To the King Come the Errors
INDIAN WELLS, CALIF.—Today was, apparently, the first time that the owner of the BNP Paribas Open, Larry Ellison, had watched Novak Djokovic play live at his event this year. I wonder what he thinks of the world No. 1 now? He might suspect that he reached that ranking through magic, because Djokovic appeared to have put a serious hex on his opponent, Jo-Wilfried Tsonga, this afternoon.
It’s hard to know exactly which sportswriter’s term for a lopsided victory properly describes Djokovic’s 54-minute, 6-3, 6-1 win. Was this match, in which the Serb didn’t lose a point on his serve in the second set, a thrashing? Was it a drubbing? Was it a manhandling? Was it a poleaxing? Would Brad Gilbert be right to designate it an old-fashioned beatdown? The problem with all of those terms is that they make it sound like Djokovic was on fire and in unbeatable form. There’s no doubt he was good, but that wasn’t the key. The key was how godawful Jo was. The Frenchman started making errors early, and then he made more.

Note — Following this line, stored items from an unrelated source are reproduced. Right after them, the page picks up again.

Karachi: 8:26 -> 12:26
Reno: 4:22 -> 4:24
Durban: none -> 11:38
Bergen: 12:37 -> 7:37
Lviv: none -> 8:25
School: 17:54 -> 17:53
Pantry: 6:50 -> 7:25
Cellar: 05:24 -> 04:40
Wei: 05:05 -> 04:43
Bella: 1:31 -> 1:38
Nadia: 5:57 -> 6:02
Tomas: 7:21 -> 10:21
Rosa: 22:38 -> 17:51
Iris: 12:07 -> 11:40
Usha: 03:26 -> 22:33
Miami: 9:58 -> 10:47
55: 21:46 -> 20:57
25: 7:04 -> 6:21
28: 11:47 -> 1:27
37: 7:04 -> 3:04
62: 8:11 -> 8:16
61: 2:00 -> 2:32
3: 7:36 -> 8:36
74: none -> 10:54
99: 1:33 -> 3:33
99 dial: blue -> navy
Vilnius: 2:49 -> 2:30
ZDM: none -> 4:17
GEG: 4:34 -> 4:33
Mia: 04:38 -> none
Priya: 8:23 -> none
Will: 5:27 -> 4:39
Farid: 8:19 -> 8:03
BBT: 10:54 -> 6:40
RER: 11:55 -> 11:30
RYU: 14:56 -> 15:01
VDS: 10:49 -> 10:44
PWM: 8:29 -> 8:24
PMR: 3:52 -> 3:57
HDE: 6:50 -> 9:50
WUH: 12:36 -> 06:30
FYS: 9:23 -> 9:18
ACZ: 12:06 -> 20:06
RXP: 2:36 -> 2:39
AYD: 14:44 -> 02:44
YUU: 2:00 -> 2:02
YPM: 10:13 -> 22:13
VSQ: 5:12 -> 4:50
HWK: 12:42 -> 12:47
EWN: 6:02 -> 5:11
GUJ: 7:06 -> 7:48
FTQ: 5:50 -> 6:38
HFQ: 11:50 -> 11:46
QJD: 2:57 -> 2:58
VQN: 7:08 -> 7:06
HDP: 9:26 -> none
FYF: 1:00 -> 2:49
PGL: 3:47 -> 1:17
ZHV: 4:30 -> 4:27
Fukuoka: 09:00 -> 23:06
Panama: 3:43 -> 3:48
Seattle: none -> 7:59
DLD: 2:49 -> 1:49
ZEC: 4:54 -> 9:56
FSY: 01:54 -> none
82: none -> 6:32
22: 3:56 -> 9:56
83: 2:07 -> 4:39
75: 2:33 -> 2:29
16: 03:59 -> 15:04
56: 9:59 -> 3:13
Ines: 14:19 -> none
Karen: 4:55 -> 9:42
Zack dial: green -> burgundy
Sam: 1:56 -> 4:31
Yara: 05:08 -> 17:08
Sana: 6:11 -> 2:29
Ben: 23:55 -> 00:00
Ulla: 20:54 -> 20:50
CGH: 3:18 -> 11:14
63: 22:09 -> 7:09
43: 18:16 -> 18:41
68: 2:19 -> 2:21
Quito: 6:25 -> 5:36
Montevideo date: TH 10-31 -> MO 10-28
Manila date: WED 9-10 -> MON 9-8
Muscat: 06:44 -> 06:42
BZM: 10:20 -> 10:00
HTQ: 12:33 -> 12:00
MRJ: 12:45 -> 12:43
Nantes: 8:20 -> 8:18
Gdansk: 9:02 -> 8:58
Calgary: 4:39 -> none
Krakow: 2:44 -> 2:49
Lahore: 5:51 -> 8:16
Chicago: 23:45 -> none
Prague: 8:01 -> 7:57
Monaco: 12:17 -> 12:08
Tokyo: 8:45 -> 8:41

“I don’t know how to explain it,” Tsonga said later, his voice pitched somewhere between bewilderment and despondency, “but it was a day for me without sensation. Everything I tried to do, I missed.”
Is there anything else we can take away from this...royal dud? It’s hard to remember now, but Djokovic began by looking a little out of sorts. After the third game, when Tsonga held at love, Novak made an “I can’t see” gesture toward his box, and he shook his head as he walked along the baseline during that game. But Tsonga never made him pay for his mysterious struggles, and when Djokovic hit two nice backhand passes to break in the next game, the annoyances were soon left behind. By the middle of the second set, Djokovic was playing more freely than he has all tournament. He let his forehand rip, and every service game was a love hold. Adding insult to injury, he closed one of those games with a kick-serve ace into the ad court that left Tsonga flailing.
“Things went quite well from the start,” Djokovic said afterward, apparently forgotting those early shakes of his head. “I thought I did well. I was in balance. I returned well when I needed to...When it was important, I didn’t allow him to come back into the match.”
From Tsonga’s standpoint, the match was essentially over after his first service game of the second set. He double-faulted for 0-40, then won the next two points to reach 30-40. Would this be a great escape, maybe even a turnaround moment? Nope—Tsonga hit his ugliest forehand of the day into the bottom of the net to lose the game.
Since last fall, Tsonga has been working with Roger Rasheed, former coach of Lleyton Hewitt and Gael Monfils. The two got off to a promising start when Tsonga reached the quarterfinals in Australia and lost to Roger Federer in a minor classic. Jo said that he believed Rasheed could “move mountains,” and that the Aussie native insprired him to reach a new level of intensity in his practices. Tactically, Rasheed said he was trying to get the high-flying Tsonga to better identify “when high-risk is worthwhile and when high-risk is not.”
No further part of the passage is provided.